Not surprisingly, that approach has earned Mintzberg his share of critics. One of them is Lex Donaldson, professor of management in organizational design at the Australian School of Business at the University of New South Wales. “Mintzberg goes from a descriptive study to making statements about what effectivemanagers and organizations should do,” says Donaldson, who has been critical of Mintzberg since his first book. “That is worrying to me and a number of social scientists who work in business schools.” Donaldson says that you need to study whether what’s being recommended has actually been shown to improve performance.
Still, his many admirers say his work exemplifies precisely what academia is supposed to be about, and it takes a lot of courage to lob grenades with such abandon. “Provoking is what good academics do,” says Morgan. “But academia rewards you for fitting in versus challenging. Academics, particularly young ones, don’t get encouraged for shaking the world but for taking a small problem and writing technical [analysis]. He grew up in a different era. One where tenure didn’t have such a tight hold on scholarship as it does now.”
Indeed, Mintzberg seems totally uninterested in playing the game of career advancement and self-promotion. He’s turned down lucrative offers at prestigious U.S. colleges. His boss, Desautels’s dean Peter Todd, says Mintzberg is the cheapest professor in his faculty since he draws a half-time salary despite carrying a significant teaching schedule. Moreover, Mintzberg routinely turns down speaking engagements and high-priced corporate consulting gigs. He wasn’t even aware that he was being considered for tenure until he got it.

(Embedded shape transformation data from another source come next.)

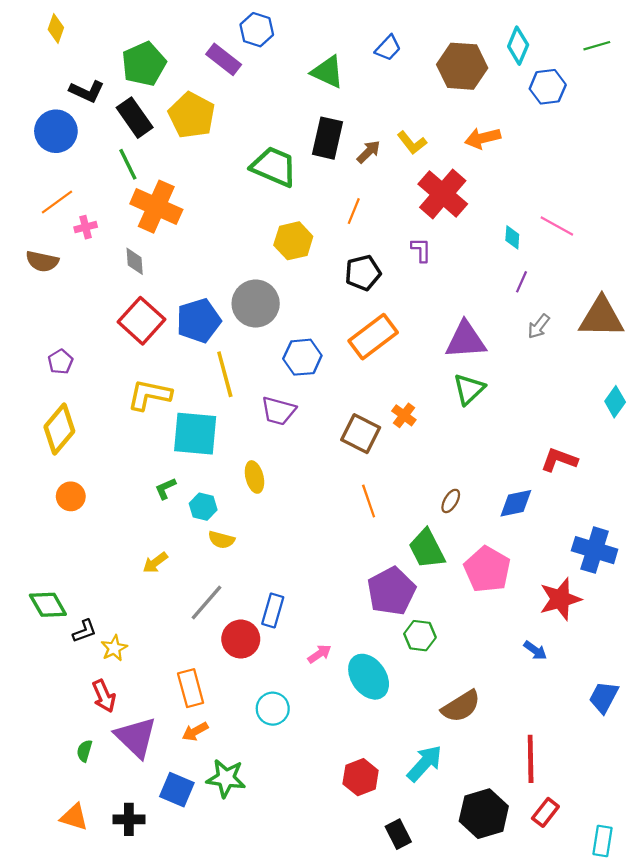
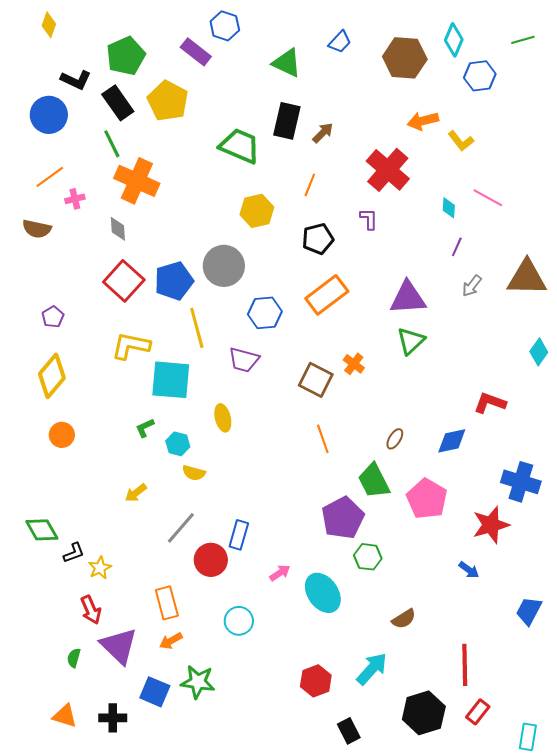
yellow L-shape: (412, 143) -> (461, 141), moved
brown semicircle: (461, 706) -> (404, 619), size x0.7

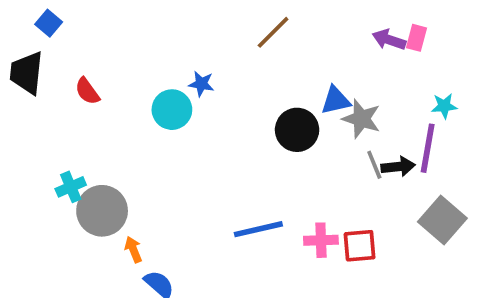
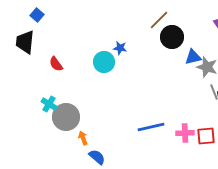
red semicircle: (87, 91) -> (56, 64), moved
black circle: (297, 130) -> (172, 37), moved
cyan cross: (71, 187) -> (49, 104), turned -35

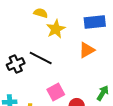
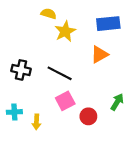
black line: (41, 58) -> (60, 73), moved
black cross: (16, 64) -> (21, 70), turned 36

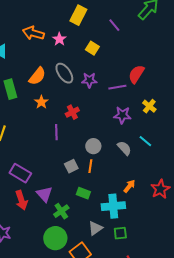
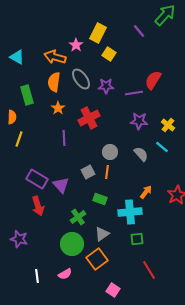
yellow rectangle: (78, 15) -> (98, 33), moved
purple line: (114, 25) -> (139, 31), moved
orange arrow: (33, 33) -> (55, 57), moved
orange semicircle: (37, 76) -> (54, 82), turned 150
yellow cross: (149, 106) -> (168, 125), moved
red cross: (72, 112) -> (89, 118), size x1.5
purple line: (56, 132) -> (64, 138), moved
purple triangle: (44, 194) -> (61, 185), moved
gray triangle: (95, 228) -> (102, 234), moved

“He upholds the view that academia is not just about the highest return on investment and trying to belong to the in group and doing opportunistic publishing,” says Lampel.
That might be further proof that Mintzberg’s success was bred in a long-gone era, but that certainly doesn’t mean he’s lost touch with the times. He uses Skype and has launched a company and website called coachingourselves.com, which offers activities for small groups of managers to hone their skills. He still writes from nine to two most weekdays, and has no plans to retire.
Management books tell leaders to show humility, but there again he rejects convention. Mintzberg prefers thoughtfulness and honesty. “I didn’t set out to be the best, it’s too low a standard,” he says. “It sounds horribly arrogant, but it’s not. I set out to be good. I compete with myself. I set out to do my best. Presumably that’s what they will put on my tombstone.”